Berita

Praktisi Hukum Febri Diansyah (kanan) di Walking Drums, Jakarta Selatan, Jumat, 20 Februari 2026. (Foto: RMOL/Faisal Aristama)

Hukum

Praktisi Hukum: Pasal 2 dan 3 UU Tipikor Bisa jadi Alat Kriminalisasi Pengusaha

SABTU, 21 FEBRUARI 2026 | 02:06 WIB | LAPORAN: FAISAL ARISTAMA

Sektor swasta menjadi pihak yang paling banyak terseret dalam pusaran kasus korupsi di Indonesia. Berdasarkan data statistik, tercatat ada ratusan perkara yang melibatkan pelaku usaha, baik dari BUMN maupun swasta murni.

Praktisi Hukum Febri Diansyah mengungkapkan kekhawatirannya terhadap tren tersebut. Ia berpandangan adanya batasan yang kabur antara sengketa bisnis dengan tindak pidana korupsi, terutama terkait penggunaan Pasal 2 dan 3 UU Tipikor.
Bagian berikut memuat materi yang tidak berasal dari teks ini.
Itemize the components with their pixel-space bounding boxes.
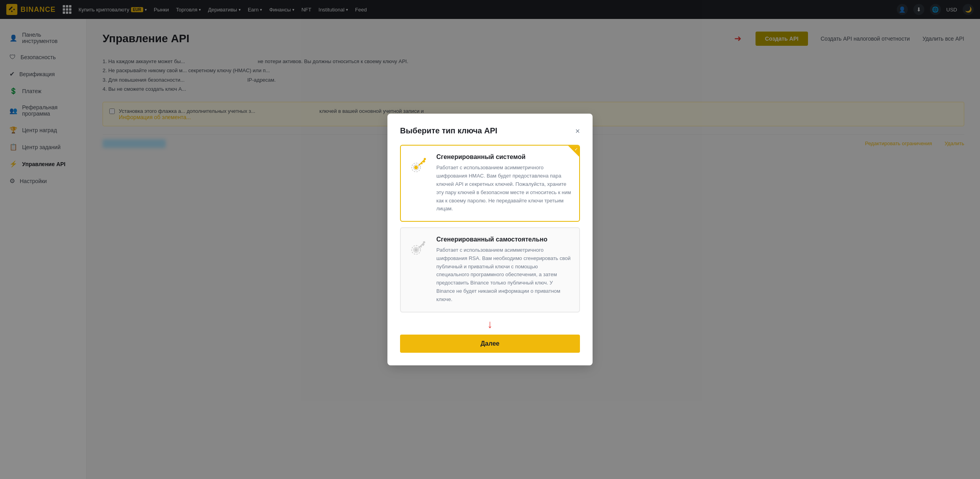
- option2-title: Сгенерированный самостоятельно: [436, 236, 572, 243]
- modal-header: Выберите тип ключа API ×: [400, 126, 580, 135]
- arrow-down-next-indicator: ↓: [400, 318, 580, 331]
- modal-overlay[interactable]: Выберите тип ключа API × ✓ Сгене: [0, 0, 980, 479]
- modal-close-button[interactable]: ×: [575, 127, 580, 135]
- option1-content: Сгенерированный системой Работает с испо…: [436, 153, 572, 213]
- option2-content: Сгенерированный самостоятельно Работает …: [436, 236, 572, 304]
- option2-desc: Работает с использованием асимметричного…: [436, 246, 572, 304]
- svg-point-6: [424, 158, 426, 161]
- checkmark-icon: ✓: [574, 147, 578, 152]
- system-key-icon: [408, 153, 430, 176]
- option-self-generated[interactable]: Сгенерированный самостоятельно Работает …: [400, 227, 580, 312]
- option-system-generated[interactable]: ✓ Сгенерированный системой Работает с ис…: [400, 145, 580, 222]
- option1-title: Сгенерированный системой: [436, 153, 572, 161]
- modal-title: Выберите тип ключа API: [400, 126, 497, 135]
- next-button[interactable]: Далее: [400, 335, 580, 353]
- option1-desc: Работает с использованием асимметричного…: [436, 164, 572, 213]
- svg-point-9: [414, 248, 418, 252]
- self-key-icon: [408, 236, 430, 258]
- api-type-modal: Выберите тип ключа API × ✓ Сгене: [387, 114, 593, 365]
- svg-point-3: [414, 166, 418, 169]
- svg-point-12: [423, 241, 425, 243]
"Sampai sekarang kalau catatan KPK yang record-nya jelas ya, yang tercatat di website itu ada 732 perkara. Kalau kita lihat di statistik penindakan KPK, 732 perkara yang melibatkan sektor swasta," kata Febri Diansyah dalam diskusi Ikatan Wartawan Hukum (Iwakum) bertajuk “Menakar Batasan Hukum Antara Keputusan Bisnis dan Tindak Pidana Korupsi”, di Walking Drums, Jakarta Selatan, Jumat, 20 Februari 2026.
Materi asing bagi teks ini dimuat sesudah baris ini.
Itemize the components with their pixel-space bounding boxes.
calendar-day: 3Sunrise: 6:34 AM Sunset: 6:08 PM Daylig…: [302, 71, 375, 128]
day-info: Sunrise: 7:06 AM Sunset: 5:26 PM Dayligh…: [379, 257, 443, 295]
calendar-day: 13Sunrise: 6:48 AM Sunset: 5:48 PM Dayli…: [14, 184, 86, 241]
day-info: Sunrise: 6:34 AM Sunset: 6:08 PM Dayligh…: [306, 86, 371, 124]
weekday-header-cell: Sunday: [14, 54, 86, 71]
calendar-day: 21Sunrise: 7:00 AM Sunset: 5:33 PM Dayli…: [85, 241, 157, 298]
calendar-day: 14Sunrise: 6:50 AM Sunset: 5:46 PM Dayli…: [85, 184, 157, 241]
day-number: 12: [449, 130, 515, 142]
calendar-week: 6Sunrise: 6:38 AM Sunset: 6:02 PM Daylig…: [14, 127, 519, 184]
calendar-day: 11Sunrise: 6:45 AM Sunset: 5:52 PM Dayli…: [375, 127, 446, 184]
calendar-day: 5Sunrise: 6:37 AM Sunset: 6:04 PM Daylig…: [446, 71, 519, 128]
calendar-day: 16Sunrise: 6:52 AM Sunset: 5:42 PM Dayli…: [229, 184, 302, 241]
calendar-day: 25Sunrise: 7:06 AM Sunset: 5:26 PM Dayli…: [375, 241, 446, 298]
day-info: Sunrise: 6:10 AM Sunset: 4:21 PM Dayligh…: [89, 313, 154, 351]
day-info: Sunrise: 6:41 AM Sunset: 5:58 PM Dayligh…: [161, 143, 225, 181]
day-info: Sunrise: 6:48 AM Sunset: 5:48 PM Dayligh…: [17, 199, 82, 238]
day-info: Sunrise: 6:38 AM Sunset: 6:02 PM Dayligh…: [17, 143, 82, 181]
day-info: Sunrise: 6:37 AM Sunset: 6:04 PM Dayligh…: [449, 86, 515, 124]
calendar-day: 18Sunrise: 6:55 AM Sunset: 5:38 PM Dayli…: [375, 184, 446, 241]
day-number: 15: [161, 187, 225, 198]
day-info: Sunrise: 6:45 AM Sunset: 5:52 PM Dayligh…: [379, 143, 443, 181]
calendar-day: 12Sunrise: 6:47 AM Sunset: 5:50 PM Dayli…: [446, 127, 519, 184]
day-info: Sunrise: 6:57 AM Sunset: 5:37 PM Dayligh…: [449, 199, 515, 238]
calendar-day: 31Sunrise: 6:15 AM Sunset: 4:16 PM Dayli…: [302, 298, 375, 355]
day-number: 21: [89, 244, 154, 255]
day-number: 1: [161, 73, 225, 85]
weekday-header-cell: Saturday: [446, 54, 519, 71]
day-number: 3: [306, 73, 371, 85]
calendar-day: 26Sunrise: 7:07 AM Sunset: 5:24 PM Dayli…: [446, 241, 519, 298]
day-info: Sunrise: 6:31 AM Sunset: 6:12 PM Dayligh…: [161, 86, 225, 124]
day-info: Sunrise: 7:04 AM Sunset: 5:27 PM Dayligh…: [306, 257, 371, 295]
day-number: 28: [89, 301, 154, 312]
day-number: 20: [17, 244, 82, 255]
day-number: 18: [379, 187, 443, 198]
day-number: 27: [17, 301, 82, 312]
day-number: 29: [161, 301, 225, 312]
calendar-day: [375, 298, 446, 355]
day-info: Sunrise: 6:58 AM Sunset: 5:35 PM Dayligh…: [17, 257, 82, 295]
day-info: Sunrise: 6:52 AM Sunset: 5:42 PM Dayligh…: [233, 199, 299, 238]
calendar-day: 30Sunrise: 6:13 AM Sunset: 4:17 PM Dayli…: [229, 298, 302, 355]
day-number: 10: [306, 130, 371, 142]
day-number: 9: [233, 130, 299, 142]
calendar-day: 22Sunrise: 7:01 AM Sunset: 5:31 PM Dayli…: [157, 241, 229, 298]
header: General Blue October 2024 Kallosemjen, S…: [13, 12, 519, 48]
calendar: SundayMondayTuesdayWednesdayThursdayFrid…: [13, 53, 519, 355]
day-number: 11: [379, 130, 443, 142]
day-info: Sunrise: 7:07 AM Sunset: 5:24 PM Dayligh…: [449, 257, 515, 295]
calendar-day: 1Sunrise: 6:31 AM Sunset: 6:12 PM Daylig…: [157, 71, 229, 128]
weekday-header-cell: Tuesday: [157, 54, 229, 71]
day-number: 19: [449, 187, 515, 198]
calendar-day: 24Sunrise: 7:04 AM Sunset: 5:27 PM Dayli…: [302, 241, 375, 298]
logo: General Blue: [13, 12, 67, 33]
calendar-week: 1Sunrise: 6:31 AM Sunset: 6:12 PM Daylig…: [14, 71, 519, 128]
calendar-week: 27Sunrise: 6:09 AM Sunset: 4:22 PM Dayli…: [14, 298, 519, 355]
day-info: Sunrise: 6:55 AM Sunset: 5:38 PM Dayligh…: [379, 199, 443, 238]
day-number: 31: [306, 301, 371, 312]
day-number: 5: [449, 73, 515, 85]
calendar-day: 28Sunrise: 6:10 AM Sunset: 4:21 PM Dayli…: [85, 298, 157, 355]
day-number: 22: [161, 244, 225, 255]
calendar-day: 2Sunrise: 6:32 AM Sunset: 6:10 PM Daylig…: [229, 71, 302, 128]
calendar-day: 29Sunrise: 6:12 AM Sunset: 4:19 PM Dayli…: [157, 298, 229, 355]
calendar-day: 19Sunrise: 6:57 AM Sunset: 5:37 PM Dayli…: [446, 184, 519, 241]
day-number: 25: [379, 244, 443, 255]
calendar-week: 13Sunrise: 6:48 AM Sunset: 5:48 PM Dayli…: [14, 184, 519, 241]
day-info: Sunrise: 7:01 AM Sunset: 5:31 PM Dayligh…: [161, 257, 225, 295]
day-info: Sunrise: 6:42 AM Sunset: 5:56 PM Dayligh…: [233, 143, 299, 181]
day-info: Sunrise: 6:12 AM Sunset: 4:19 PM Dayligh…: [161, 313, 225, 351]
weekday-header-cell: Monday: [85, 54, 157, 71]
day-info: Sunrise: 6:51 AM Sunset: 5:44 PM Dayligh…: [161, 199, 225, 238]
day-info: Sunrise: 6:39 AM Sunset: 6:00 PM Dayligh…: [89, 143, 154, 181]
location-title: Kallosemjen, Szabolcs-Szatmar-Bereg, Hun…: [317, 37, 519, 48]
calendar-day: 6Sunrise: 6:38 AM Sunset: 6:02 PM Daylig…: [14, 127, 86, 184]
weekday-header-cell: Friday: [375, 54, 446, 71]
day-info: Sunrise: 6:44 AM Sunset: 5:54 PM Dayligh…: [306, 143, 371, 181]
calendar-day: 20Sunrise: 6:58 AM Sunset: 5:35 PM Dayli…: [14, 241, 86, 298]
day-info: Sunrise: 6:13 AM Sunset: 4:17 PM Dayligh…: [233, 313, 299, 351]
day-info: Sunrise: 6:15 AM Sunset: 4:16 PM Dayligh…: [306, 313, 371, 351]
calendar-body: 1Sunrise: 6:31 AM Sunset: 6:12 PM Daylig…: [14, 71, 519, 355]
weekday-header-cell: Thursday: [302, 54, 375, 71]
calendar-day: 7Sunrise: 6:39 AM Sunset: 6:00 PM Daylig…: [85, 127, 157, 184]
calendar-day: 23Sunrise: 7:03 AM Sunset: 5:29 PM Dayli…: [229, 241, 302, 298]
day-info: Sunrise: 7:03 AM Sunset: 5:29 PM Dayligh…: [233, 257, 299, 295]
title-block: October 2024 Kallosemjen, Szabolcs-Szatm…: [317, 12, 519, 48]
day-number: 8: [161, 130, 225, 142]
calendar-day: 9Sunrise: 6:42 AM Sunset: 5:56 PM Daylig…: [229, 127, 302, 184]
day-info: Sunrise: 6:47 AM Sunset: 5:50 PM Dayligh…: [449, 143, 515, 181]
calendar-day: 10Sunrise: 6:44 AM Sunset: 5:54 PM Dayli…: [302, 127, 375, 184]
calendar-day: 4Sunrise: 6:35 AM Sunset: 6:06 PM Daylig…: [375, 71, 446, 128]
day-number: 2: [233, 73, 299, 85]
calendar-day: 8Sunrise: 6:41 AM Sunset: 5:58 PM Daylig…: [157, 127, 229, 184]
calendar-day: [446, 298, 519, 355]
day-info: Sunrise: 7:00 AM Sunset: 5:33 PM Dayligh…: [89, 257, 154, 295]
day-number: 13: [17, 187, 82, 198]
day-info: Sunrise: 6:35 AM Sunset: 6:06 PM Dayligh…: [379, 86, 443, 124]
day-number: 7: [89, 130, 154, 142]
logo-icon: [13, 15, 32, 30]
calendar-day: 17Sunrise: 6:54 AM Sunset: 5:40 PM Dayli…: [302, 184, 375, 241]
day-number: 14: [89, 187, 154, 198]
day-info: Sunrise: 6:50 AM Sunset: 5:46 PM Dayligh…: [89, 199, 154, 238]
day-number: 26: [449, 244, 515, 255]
Pasal 2 ayat (1) UU Tipikor menyebutkan setiap orang yang secara melawan hukum melakukan perbuatan memperkaya  diri sendiri atau orang lain atau suatu korporasi yang dapat merugikan keuangan negara atau perekonomian negara dipidana dengan pidana penjara  minimal 4 tahun dan maksimal 20 tahun dan denda paling sedikit 200 juta rupiah  dan paling banyak 1 miliar rupiah.
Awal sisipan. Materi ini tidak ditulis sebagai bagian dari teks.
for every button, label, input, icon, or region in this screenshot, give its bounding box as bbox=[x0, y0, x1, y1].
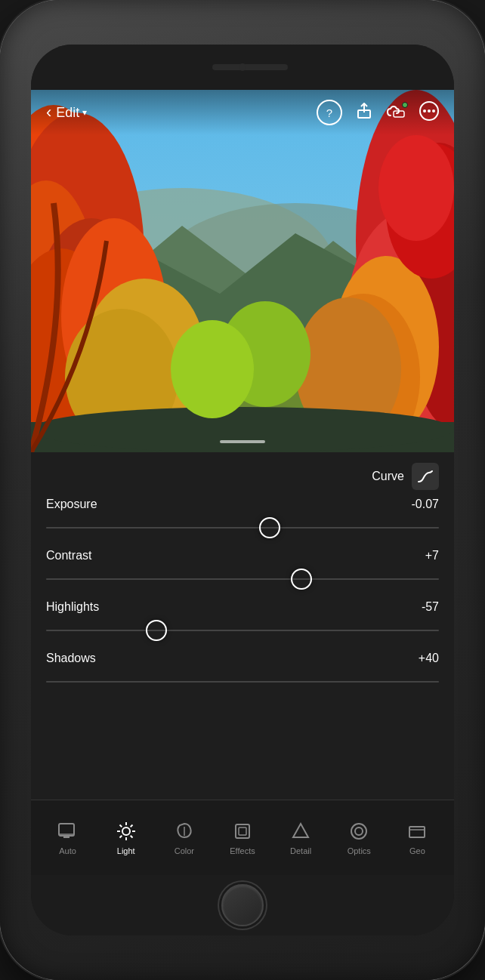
contrast-header: Contrast +7 bbox=[46, 549, 439, 562]
exposure-value: -0.07 bbox=[412, 498, 439, 511]
highlights-slider-row: Highlights -57 bbox=[46, 600, 439, 639]
svg-point-33 bbox=[423, 109, 426, 112]
svg-line-47 bbox=[119, 835, 122, 837]
highlights-thumb[interactable] bbox=[146, 620, 167, 641]
phone-bottom-bar bbox=[31, 875, 454, 935]
exposure-track bbox=[46, 527, 439, 529]
shadows-header: Shadows +40 bbox=[46, 652, 439, 665]
shadows-track bbox=[46, 681, 439, 683]
svg-point-34 bbox=[428, 109, 431, 112]
toolbar-item-light[interactable]: Light bbox=[103, 821, 149, 855]
exposure-slider-row: Exposure -0.07 bbox=[46, 498, 439, 537]
cloud-sync-button[interactable] bbox=[386, 103, 406, 122]
svg-line-46 bbox=[130, 824, 132, 827]
auto-icon bbox=[57, 821, 79, 842]
svg-line-44 bbox=[119, 824, 122, 827]
help-icon: ? bbox=[326, 106, 332, 119]
topbar-right-icons: ? bbox=[317, 100, 439, 125]
svg-rect-50 bbox=[239, 827, 246, 835]
drag-handle[interactable] bbox=[220, 440, 265, 443]
svg-marker-51 bbox=[293, 824, 308, 837]
toolbar-item-geometry[interactable]: Geo bbox=[394, 821, 440, 855]
highlights-label: Highlights bbox=[46, 600, 99, 614]
curve-button[interactable] bbox=[412, 463, 439, 490]
contrast-label: Contrast bbox=[46, 549, 91, 562]
back-button[interactable]: ‹ bbox=[46, 103, 51, 122]
contrast-slider-row: Contrast +7 bbox=[46, 549, 439, 588]
contrast-thumb[interactable] bbox=[291, 569, 312, 590]
curve-label: Curve bbox=[372, 470, 404, 483]
bottom-toolbar: Auto Light bbox=[31, 800, 454, 875]
more-icon bbox=[419, 101, 439, 121]
svg-point-24 bbox=[31, 407, 454, 452]
phone-frame: ‹ Edit ▾ ? bbox=[0, 0, 485, 980]
export-icon bbox=[356, 103, 372, 119]
toolbar-item-color[interactable]: Color bbox=[162, 821, 207, 855]
contrast-value: +7 bbox=[425, 549, 439, 562]
exposure-label: Exposure bbox=[46, 498, 97, 511]
phone-top-notch bbox=[31, 45, 454, 90]
svg-line-45 bbox=[130, 835, 132, 837]
optics-icon bbox=[348, 821, 369, 842]
svg-rect-54 bbox=[409, 827, 425, 837]
toolbar-item-detail[interactable]: Detail bbox=[278, 821, 323, 855]
toolbar-item-auto[interactable]: Auto bbox=[45, 821, 91, 855]
light-icon bbox=[116, 821, 137, 842]
more-options-button[interactable] bbox=[419, 101, 439, 125]
svg-point-28 bbox=[171, 320, 254, 418]
geometry-icon bbox=[406, 821, 428, 842]
exposure-slider[interactable] bbox=[46, 519, 439, 537]
contrast-track bbox=[46, 578, 439, 580]
help-button[interactable]: ? bbox=[317, 100, 342, 125]
phone-screen: ‹ Edit ▾ ? bbox=[31, 45, 454, 935]
svg-point-26 bbox=[378, 135, 454, 241]
svg-point-35 bbox=[432, 109, 435, 112]
svg-point-39 bbox=[122, 827, 130, 835]
shadows-label: Shadows bbox=[46, 652, 96, 665]
effects-label: Effects bbox=[230, 846, 255, 855]
optics-label: Optics bbox=[348, 846, 371, 855]
edit-dropdown-arrow: ▾ bbox=[82, 107, 87, 118]
camera-dot bbox=[239, 63, 246, 71]
effects-icon bbox=[232, 821, 253, 842]
photo-image bbox=[31, 90, 454, 452]
detail-icon bbox=[290, 821, 311, 842]
speaker-bar bbox=[212, 64, 288, 70]
toolbar-item-effects[interactable]: Effects bbox=[220, 821, 265, 855]
svg-rect-49 bbox=[236, 824, 249, 838]
contrast-slider[interactable] bbox=[46, 570, 439, 588]
edit-title[interactable]: Edit ▾ bbox=[56, 105, 87, 121]
home-button[interactable] bbox=[221, 884, 264, 926]
highlights-slider[interactable] bbox=[46, 621, 439, 639]
exposure-header: Exposure -0.07 bbox=[46, 498, 439, 511]
color-label: Color bbox=[175, 846, 194, 855]
toolbar-item-optics[interactable]: Optics bbox=[336, 821, 382, 855]
edit-topbar: ‹ Edit ▾ ? bbox=[31, 90, 454, 135]
curve-row: Curve bbox=[31, 452, 454, 498]
svg-point-52 bbox=[351, 824, 366, 839]
shadows-value: +40 bbox=[419, 652, 439, 665]
color-icon bbox=[174, 821, 195, 842]
geometry-label: Geo bbox=[409, 846, 425, 855]
detail-label: Detail bbox=[290, 846, 311, 855]
shadows-slider[interactable] bbox=[46, 673, 439, 691]
edit-panel: Curve Exposure -0.07 bbox=[31, 452, 454, 875]
highlights-track bbox=[46, 630, 439, 631]
curve-icon bbox=[417, 468, 434, 485]
exposure-thumb[interactable] bbox=[259, 517, 280, 538]
auto-label: Auto bbox=[59, 846, 76, 855]
export-button[interactable] bbox=[356, 103, 372, 123]
highlights-header: Highlights -57 bbox=[46, 600, 439, 614]
cloud-sync-dot bbox=[402, 102, 408, 108]
light-label: Light bbox=[117, 846, 135, 855]
highlights-value: -57 bbox=[422, 600, 439, 614]
shadows-slider-row: Shadows +40 bbox=[46, 652, 439, 691]
photo-container: ‹ Edit ▾ ? bbox=[31, 90, 454, 452]
sliders-area: Exposure -0.07 Contrast +7 bbox=[31, 498, 454, 800]
svg-point-53 bbox=[355, 827, 363, 835]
Lebih lanjut, Pasal 3 menyebutkan setiap orang yang dengan tujuan menguntungkan  diri sendiri atau  orang lain atau suatu korporasi, menyalahgunakan kewenangan, kesempatan atau sarana yang ada padanya karena jabatan atau karena kedudukan yang dapat merugikan keuangan negara atau perekonomian negara dipidana seumur hidup, atau pidana penjara paling singkat 1 tahun dan paling lama 20 tahun dan atau denda paling sedikit  50 juta rupiah dan maksimal 1 miliar.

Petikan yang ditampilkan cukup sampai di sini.